Ausgangsmaterial der glasfaserverstärkten Kunstharzplatte sind Glasfäden auf grossen Spulen. Von diesen Rovings wickelt die Maschine Glasfäden ab und zieht sie über scharfe, unregelmässige Messer, welche die Fäden in kleine Stücke zerschneiden. Diese Fasern fallen dosiert, aber ungeordnet in eine Polyester-Harz-Lösung – ihre zufällige, dichte Schichtung wird später den Kunststoff verstärken. Noch weich wird die Masse über ein Form-Werkzeug gezogen und geglättet, gewellt oder nach den Vorgaben der Architekten profiliert. Möglich sei fast alles, sagte Scobalit-Geschäftsführer Richard Steger am Brownbag-Lunch in der Schweizer Baumuster-Centrale in Zürich. Allerdings muss das Profil irgendwo mit Schrauben befestigt und an einer Fassade zum Wetterschutz überlappend montiert werden können. Die gehärtete Harzplatte veredelt anschliessend eine Folie ebenfalls aus Polyester, die das Material schimmern lässt. In der jetzigen Fertigungsstrasse sind bis zu neun Meter lange Platten möglich; bei der Plattengrösse setzen also eher Transport und Montage Grenzen als die Produktion. Die Farbe wird dem Harz in Form von Pigmenten beigemischt, jede RAL-Farbe ist möglich, und ist die Rezeptur noch vorhanden, lassen sich dieselben Töne wieder herstellen, etwa für Renovationen.

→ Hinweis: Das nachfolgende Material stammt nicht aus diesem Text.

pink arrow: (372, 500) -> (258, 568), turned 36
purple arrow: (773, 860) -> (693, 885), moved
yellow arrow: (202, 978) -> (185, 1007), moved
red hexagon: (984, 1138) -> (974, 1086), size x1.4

Scobalit gibt es seit 1950, häufig waren zuerst aber Anwendungen im Fahrzeugbau oder für Sportgeräte, etwa für Surfbretter von Mistral. 2013 musste die Firma ihre Produktion bei Winterthur schliessen, zu wenig Umsatz; sie handelt darum heute mit Platten aus Deutschland und England. In den letzten Jahren wurde das Material weiter entwickelt, tragfähiger und feuerfester gemacht, so dass es an Fassaden und Dächern breit eingesetzt werden kann. Die Lebensdauer ist lang, wenn es regelmässig gereinigt wird, und der Quadratmeterpreis am ehesten mit Eternit vergleichbar.

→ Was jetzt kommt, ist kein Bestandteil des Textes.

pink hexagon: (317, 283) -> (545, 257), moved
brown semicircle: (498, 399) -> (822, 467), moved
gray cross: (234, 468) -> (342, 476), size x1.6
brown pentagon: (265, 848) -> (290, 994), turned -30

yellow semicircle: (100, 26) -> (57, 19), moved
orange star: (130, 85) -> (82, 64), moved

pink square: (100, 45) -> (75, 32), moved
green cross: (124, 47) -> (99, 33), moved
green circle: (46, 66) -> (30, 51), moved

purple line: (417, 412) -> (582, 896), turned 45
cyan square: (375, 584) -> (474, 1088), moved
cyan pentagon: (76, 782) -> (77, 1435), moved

Moos Giuliani Herrmann Architekten mussten beim Haus der Medizin in Neunkirch Kosten sparen, als ein Generalunternehmer das Projekt übernahm. Als Ersatz für die geplante Keramikfassade stiessen sie auf Scobalit. Mit Richard Steger und Monika Zumbrunnen von Scobalit entwickelten sie eine Platte aus  trapezförmigen Profilen. Nun schimmert die Fassade des Ärztehauses in einem warmen Rot: Das leuchtend orangene Windpapier strahlt durch die davor montierten, grauen und lichtdurchlässigen Scobalit-Platten.
Buchner Bründler Architekten wählten beim Wohnhaus Stadterle Basel ein fast schon klassisches Industriegrün für Brüstungsbänder aus Scobalit. Im benachbarten Riehen steht übrigens ein Mehrfamilienhaus von 1957, dessen grüne Balkonbrüstungen bis heute leicht und modern wirken. Am Bahnhof St. Moritz, ein Projekt von Maurus Frei Architekten, sind die neuen Perrondächer mit einem unscheinbaren, hellgrauen und transluziden Scobalit eingedeckt. Dazu mussten die Platten auf Schneelasten von 800 Kilogramm pro Quadratmeter geprüft werden. Nachts leuchten die Dachaufbauten wie Laternen im Rot der Rhätischen Bahn.

Die Beispiele zeigen die Stärke des Materials:  Seine Wandelbarkeit durch Farbe, Form, Licht, Bemalung, Beschriftung und durch die Kombination mit anderen Materialien, die es verhüllen kann. Und die Schwächen? Es ist und bleibt ein Kunststoff, der auf Rohöl basiert. Und es wirkt nicht edel, nicht klassisch, sondern eher jugendlich – was je nach Architektur und Anwendung schon wieder zu den Stärken zählen kann.

Der Brownbag-Lunch ist eine Veranstaltung der Schweizer Baumuster-Centrale Zürich.